Natt writes, “But don’t think for a minute that we’re resting on our laurels.

“‘In the future, I’d like to see a little more authoritative analysis of what drives our economy week in and week out,’ Woronoff said. ‘The health care industry is changing. The tourism industry seems to be rebounding, and the retail industry appears to be booming. We need to put that all into context and show our readers how it affects them.’

“While Bouser is also ‘thrilled’ with the new section, he would like to see more balance.

“‘To me, the ideal business page would have a mix of macro- and micro-economic issues,’ he said. ‘We always want readers to be responsive and tell us how we’re doing. But we also want to be proactive and help shape the future debate about the best way for Moore County to grow economically.’

“The last year has been a whirlwind. I attained full-time status with the newspaper last January, adding the health care and Southern Pines beats to my duties. But the Business section will always be closest to my heart.”

Read more here.

How the biz media cover the Sun Valley media conference


Fox Business Network reporter Dennis Kneale writes Sunday about what it’s like to be a reporter covering the Sun Valley media conference this past week.

Kneale writes, “A platoon of security guards, alternately buff or buoyantly beer-bellied, stood watch to berate us whenever someone got out of line. On Day Two (Thursday), a morbidly obese crewcut yelled at us and threatened expulsion (though the resort is open to the public).  Drunk with power, he did this twice within 30 minutes, setting off a jump-back response from a reporter staying on the grounds. 

“When a scribe for The New York Times buttonholed Warren Buffett, an uninvited sentry stationed himself nearby and monitored every word, braced for intervention.  At one point I asked the guards whether they were packing Tasers.  ‘I just wanna be there to get the shot when Dennis gets arrested,’ one lensman wisecracked.

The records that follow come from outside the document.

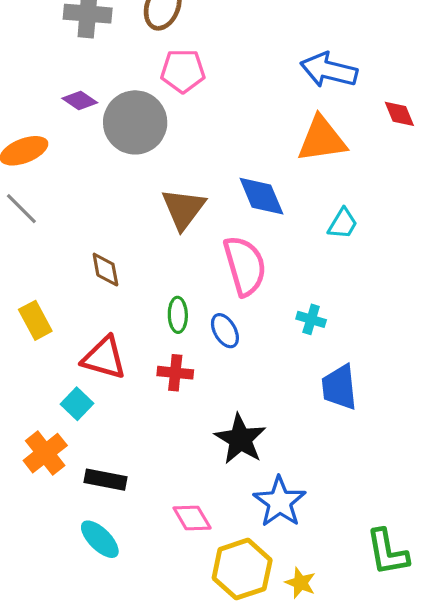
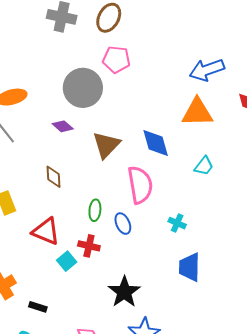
blue arrow: (329, 70) -> (207, 70), turned -40
purple diamond: (80, 101) -> (63, 126), moved
cyan square: (77, 404) -> (67, 261), moved
black rectangle: (106, 480) -> (38, 307), size x0.7

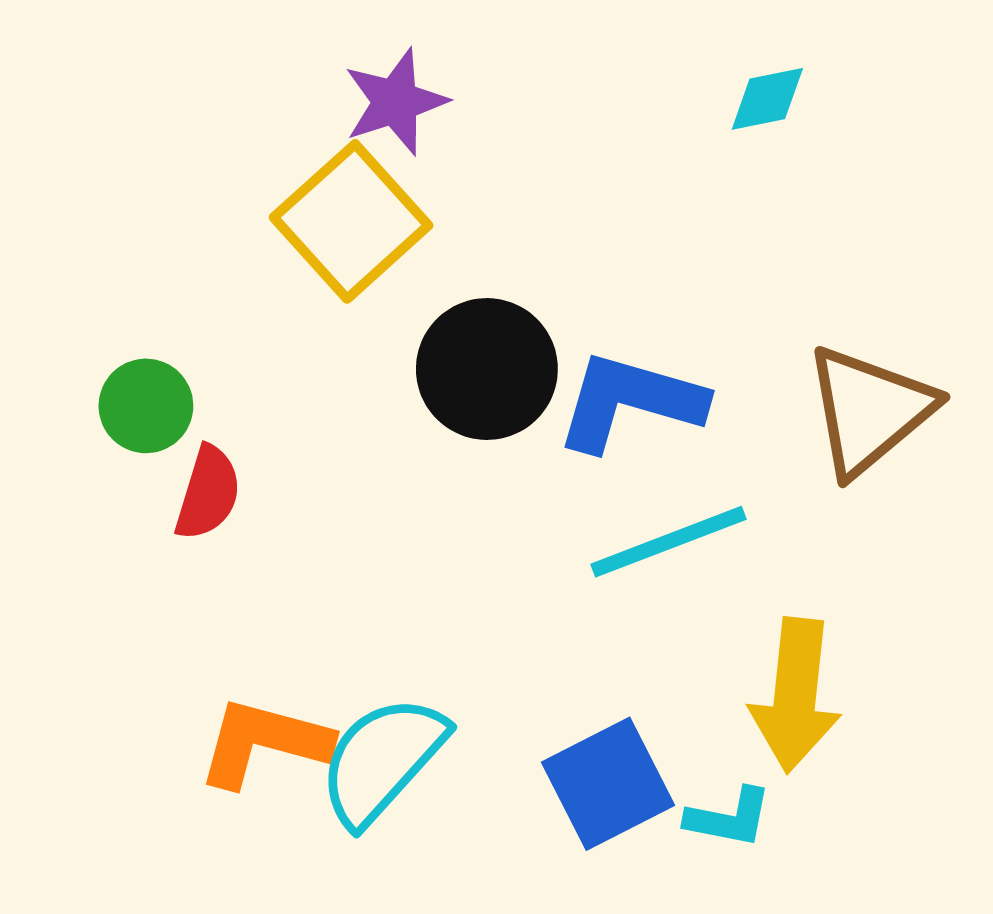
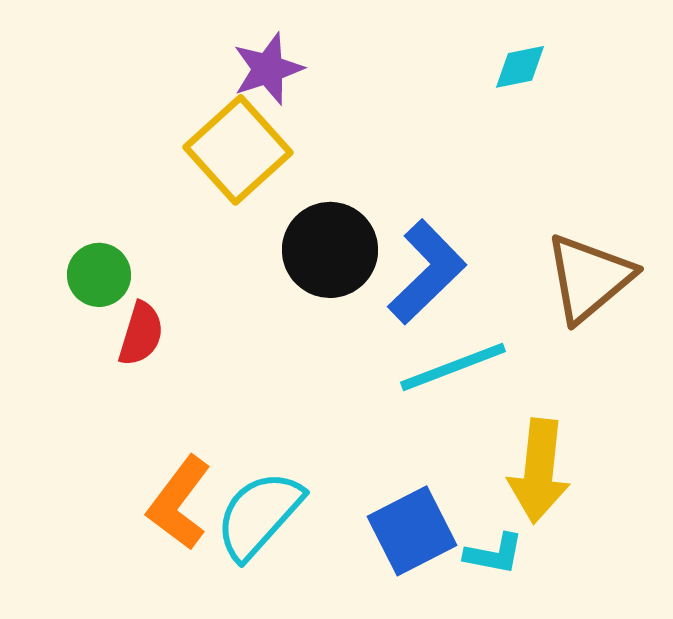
blue L-shape: (630, 401) -> (427, 272), turned 120
orange L-shape: (264, 742) -> (179, 503), turned -68

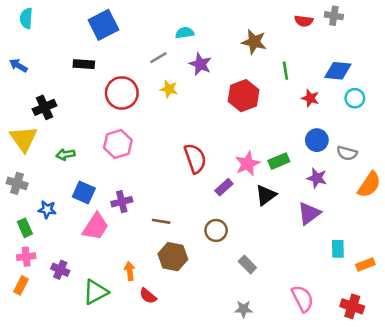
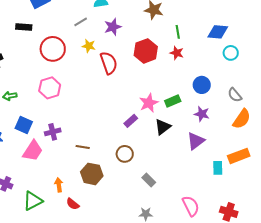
purple star: (200, 64) -> (113, 27), turned 30
red star: (310, 98) -> (177, 53), moved
gray semicircle: (347, 153) -> (235, 95), moved, turned 35
red semicircle: (195, 158) -> (109, 63), moved
orange rectangle: (365, 264) -> (239, 156), moved, size x1.5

“As the elites emerge from sessions, most of them grim-faced and avoiding eye contact, reporters and photogs are permitted to stand behind a velvet rope cordoning off a narrow gauntlet on the opposite of the sidewalk. We implore A-listers to stop and chat, though Allen & Co. discourages them from complying.

“‘It’s the most undignified reporting assignment I’ve ever had,’ says one veteran journo, laughing at his lot as we obediently stayed in our place, inside the penalty box.  At one point I snag a kindly lawyer who pleads,  ‘Can we talk later tonight? I’m uncomfortable standing here talking to you.’

“‘Later tonight’ meant after 9 p.m. in the main lodge, where the swells hung out beyond our reach in a dark, blocked-off bar. We media types lingered just outside, longing to snag a few minutes with anyone of note who had to make a trip to the restroom in the lobby.”